*** Records shown Section Begins ***

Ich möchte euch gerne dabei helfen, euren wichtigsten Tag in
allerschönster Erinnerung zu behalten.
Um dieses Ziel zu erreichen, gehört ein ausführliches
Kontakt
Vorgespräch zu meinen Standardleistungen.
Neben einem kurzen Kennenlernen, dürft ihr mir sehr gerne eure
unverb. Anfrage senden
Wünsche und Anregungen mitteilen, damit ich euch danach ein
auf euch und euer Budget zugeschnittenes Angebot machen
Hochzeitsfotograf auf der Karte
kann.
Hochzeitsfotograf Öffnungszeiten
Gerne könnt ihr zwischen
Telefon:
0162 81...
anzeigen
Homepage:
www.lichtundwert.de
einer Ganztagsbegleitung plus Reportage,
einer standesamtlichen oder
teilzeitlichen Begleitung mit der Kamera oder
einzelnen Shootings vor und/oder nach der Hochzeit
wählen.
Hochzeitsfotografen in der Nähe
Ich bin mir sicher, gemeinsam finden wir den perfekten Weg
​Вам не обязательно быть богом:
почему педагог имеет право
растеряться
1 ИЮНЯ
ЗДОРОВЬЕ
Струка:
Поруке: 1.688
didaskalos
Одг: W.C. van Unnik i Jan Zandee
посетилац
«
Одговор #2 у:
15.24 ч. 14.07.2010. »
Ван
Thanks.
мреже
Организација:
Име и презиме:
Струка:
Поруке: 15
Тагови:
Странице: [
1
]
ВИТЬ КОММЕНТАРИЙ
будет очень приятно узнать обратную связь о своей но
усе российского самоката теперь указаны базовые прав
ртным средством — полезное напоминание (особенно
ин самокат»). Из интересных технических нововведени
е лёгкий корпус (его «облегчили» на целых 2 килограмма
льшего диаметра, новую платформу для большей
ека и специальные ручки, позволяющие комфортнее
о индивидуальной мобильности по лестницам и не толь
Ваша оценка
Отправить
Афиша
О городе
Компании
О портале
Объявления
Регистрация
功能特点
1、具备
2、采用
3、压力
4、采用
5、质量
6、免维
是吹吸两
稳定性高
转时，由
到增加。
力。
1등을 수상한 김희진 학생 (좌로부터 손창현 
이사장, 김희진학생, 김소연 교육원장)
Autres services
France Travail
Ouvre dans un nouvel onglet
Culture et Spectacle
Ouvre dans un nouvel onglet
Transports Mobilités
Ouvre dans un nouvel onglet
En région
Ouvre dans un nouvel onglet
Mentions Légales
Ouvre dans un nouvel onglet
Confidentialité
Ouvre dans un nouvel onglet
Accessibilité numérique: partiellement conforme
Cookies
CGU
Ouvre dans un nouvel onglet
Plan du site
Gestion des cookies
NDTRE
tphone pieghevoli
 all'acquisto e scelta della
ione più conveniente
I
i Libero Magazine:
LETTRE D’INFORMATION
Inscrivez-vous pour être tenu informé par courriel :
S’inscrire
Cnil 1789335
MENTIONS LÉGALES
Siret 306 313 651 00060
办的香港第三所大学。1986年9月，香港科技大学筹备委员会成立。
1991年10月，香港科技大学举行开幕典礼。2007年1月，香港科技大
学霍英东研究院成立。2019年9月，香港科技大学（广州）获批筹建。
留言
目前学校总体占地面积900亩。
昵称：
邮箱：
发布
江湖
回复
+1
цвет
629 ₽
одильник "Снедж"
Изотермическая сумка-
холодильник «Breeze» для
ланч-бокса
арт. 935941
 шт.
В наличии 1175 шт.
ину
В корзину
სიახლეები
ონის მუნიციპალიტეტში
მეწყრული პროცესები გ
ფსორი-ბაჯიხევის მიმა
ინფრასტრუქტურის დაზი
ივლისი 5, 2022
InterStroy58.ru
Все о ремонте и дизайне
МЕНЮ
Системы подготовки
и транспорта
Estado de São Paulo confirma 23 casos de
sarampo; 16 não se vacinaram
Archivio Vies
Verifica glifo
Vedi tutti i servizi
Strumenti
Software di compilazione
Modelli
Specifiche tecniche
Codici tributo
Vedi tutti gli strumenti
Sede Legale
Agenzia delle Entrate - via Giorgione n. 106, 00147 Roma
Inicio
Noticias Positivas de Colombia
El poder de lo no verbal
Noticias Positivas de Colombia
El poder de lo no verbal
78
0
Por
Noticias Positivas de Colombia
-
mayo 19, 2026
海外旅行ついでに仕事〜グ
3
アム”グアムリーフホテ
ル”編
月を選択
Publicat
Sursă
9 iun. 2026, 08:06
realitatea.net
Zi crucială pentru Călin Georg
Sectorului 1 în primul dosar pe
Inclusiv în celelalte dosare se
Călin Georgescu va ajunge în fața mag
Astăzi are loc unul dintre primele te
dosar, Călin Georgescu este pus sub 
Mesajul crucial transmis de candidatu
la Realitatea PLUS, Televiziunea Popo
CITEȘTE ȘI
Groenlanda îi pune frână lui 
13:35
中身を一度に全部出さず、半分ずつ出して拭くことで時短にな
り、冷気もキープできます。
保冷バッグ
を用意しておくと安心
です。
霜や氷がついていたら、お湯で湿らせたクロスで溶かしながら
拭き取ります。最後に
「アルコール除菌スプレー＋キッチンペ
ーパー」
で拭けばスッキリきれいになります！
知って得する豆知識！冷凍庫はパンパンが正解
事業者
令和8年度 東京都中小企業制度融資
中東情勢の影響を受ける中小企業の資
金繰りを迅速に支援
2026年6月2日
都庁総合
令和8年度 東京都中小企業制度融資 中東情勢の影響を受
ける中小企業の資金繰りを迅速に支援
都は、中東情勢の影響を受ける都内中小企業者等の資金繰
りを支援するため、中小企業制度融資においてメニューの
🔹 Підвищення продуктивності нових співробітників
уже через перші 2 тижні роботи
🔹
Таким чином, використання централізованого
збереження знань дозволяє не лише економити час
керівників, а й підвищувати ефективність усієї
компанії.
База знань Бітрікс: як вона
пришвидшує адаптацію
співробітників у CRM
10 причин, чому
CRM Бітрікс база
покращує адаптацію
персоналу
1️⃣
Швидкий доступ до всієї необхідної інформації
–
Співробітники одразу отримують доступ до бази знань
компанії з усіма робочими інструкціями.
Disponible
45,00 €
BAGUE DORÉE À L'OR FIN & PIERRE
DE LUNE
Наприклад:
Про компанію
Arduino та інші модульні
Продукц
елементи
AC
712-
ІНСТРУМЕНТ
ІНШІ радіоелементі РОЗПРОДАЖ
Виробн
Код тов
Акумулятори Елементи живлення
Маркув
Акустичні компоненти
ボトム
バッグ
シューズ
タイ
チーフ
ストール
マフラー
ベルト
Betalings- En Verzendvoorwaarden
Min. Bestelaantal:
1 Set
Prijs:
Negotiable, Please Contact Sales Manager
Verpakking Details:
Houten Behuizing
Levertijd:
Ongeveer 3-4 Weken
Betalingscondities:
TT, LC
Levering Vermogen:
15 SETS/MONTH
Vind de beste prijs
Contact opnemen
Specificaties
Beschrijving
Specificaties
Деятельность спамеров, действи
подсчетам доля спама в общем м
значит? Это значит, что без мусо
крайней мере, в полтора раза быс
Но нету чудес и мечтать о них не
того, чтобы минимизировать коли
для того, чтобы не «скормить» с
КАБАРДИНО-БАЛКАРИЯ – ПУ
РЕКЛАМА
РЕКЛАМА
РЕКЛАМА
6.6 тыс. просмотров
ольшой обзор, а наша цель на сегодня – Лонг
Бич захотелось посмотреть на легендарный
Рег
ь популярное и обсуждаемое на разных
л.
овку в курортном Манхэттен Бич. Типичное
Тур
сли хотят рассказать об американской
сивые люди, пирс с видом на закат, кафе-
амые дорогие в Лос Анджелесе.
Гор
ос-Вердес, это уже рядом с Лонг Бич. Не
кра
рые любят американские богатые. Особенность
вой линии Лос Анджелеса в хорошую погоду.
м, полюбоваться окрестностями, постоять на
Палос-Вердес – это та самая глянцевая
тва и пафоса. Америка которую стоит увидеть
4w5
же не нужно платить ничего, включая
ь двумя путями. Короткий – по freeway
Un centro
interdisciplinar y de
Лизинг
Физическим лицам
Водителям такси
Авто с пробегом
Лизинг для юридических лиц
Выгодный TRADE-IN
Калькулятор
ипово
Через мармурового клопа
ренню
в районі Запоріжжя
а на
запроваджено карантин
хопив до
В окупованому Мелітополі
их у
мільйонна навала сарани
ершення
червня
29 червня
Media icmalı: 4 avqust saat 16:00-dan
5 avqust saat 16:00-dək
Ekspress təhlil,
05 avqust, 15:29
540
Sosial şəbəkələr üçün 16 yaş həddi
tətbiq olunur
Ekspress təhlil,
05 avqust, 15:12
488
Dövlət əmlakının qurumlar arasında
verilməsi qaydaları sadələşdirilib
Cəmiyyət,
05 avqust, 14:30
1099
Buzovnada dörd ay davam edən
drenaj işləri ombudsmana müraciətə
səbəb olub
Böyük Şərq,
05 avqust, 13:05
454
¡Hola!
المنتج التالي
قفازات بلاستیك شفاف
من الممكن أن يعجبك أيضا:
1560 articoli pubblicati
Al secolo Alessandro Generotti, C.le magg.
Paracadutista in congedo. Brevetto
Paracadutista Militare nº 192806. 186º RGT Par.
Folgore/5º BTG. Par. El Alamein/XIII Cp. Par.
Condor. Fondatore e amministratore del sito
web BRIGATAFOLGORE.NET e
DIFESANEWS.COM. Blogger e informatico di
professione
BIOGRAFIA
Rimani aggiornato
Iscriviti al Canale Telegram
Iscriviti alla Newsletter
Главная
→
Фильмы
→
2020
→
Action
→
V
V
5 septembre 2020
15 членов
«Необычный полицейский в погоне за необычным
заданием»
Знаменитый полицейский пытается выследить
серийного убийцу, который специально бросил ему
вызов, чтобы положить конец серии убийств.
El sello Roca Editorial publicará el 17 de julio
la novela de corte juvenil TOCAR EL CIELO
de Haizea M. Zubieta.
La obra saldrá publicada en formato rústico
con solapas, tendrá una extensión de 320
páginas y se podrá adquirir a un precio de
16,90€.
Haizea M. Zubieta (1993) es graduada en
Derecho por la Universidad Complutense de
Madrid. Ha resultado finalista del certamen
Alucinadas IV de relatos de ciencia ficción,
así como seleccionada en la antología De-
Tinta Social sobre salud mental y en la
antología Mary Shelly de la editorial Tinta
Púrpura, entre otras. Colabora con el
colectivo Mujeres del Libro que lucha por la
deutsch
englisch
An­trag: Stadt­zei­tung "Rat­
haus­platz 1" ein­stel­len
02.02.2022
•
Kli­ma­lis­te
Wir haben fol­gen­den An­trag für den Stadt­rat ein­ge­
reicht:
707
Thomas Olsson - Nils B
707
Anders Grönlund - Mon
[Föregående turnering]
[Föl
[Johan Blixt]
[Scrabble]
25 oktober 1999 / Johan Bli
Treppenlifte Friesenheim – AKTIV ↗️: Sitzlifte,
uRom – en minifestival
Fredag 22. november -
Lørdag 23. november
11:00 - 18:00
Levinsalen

*** Records shown Section Ends ***

• [What the task asks] Reproduce every line of the material above that has the string "november".

• [Task answer]
Fredag 22. november -
Lørdag 23. november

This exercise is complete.